# INSTRUCTIONS TO FOLLOW
Locate and copy each line in the data that contains the word "this".

# SUPPLIED INFORMATION
○ ○ ○ ○
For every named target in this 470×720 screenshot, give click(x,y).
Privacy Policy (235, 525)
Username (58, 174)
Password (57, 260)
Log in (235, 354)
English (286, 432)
○ ○ ○ ○
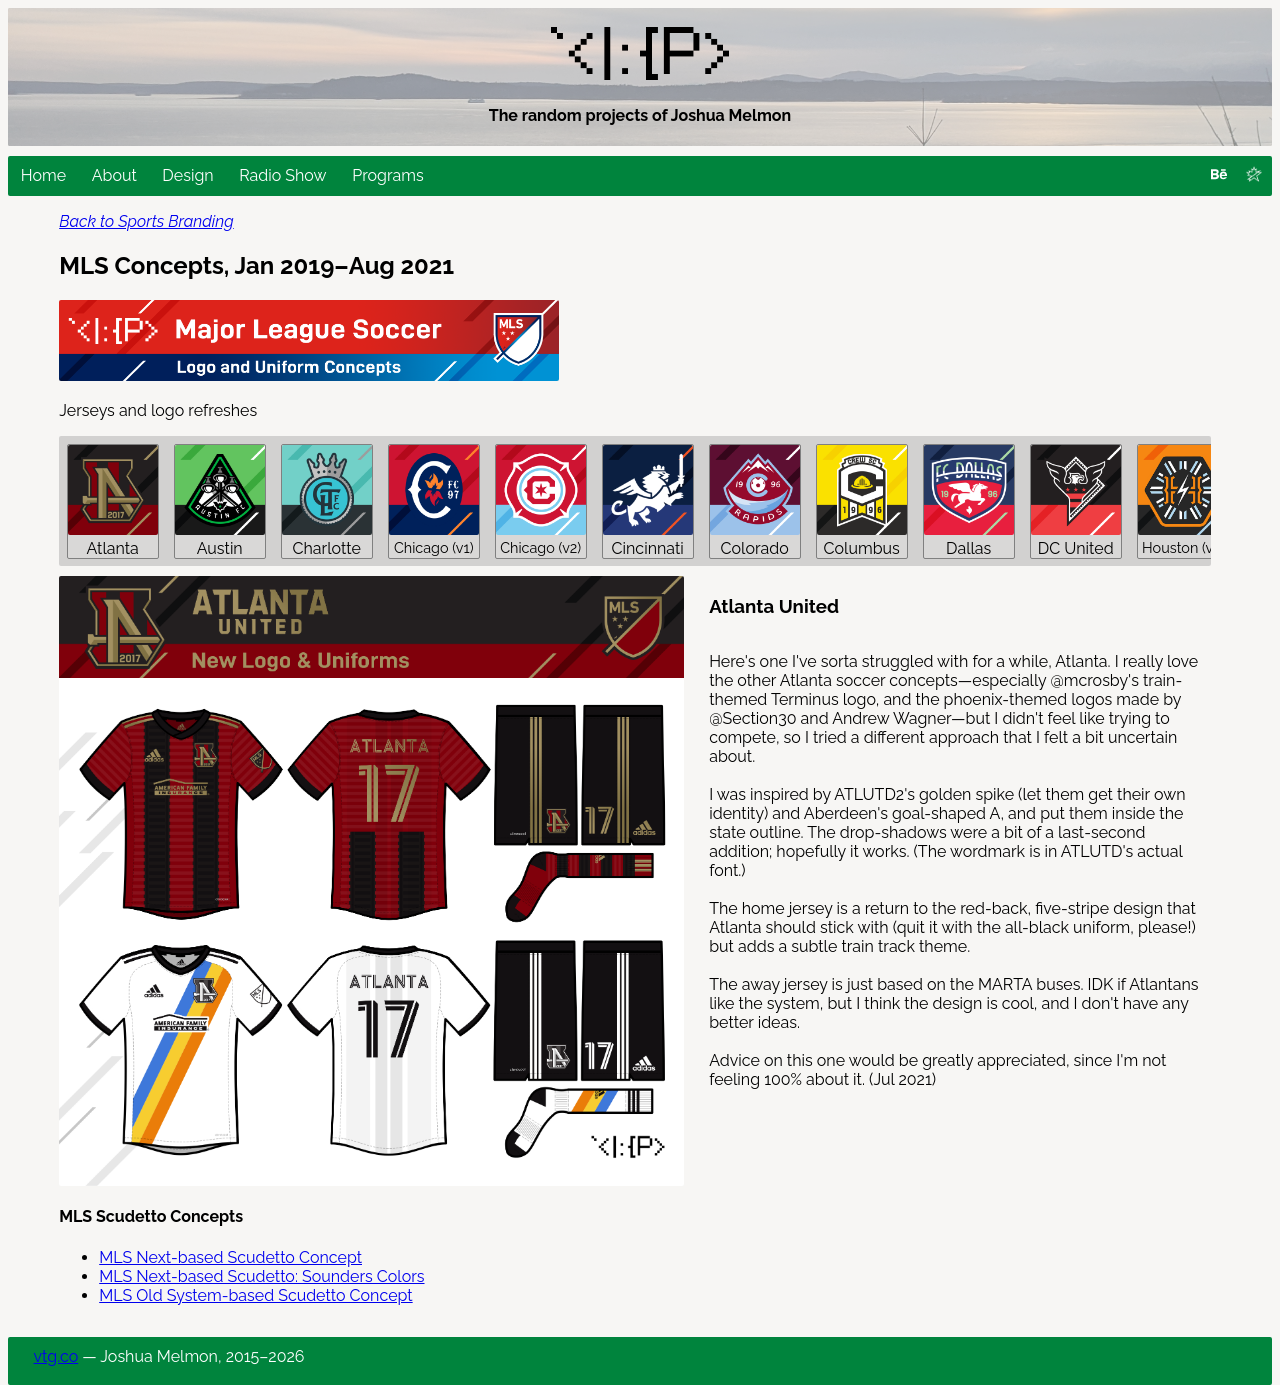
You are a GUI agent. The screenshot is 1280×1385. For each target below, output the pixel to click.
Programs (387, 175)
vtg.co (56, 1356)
○ ○ ○ ○
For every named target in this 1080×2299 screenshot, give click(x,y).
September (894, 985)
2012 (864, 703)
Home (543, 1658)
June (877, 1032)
○ ○ ○ ○
# FINISHED TASK
For every named target in this 470×720 screenshot, give click(x,y).
For every named target in this 1080×2299 screenshot, give click(x,y).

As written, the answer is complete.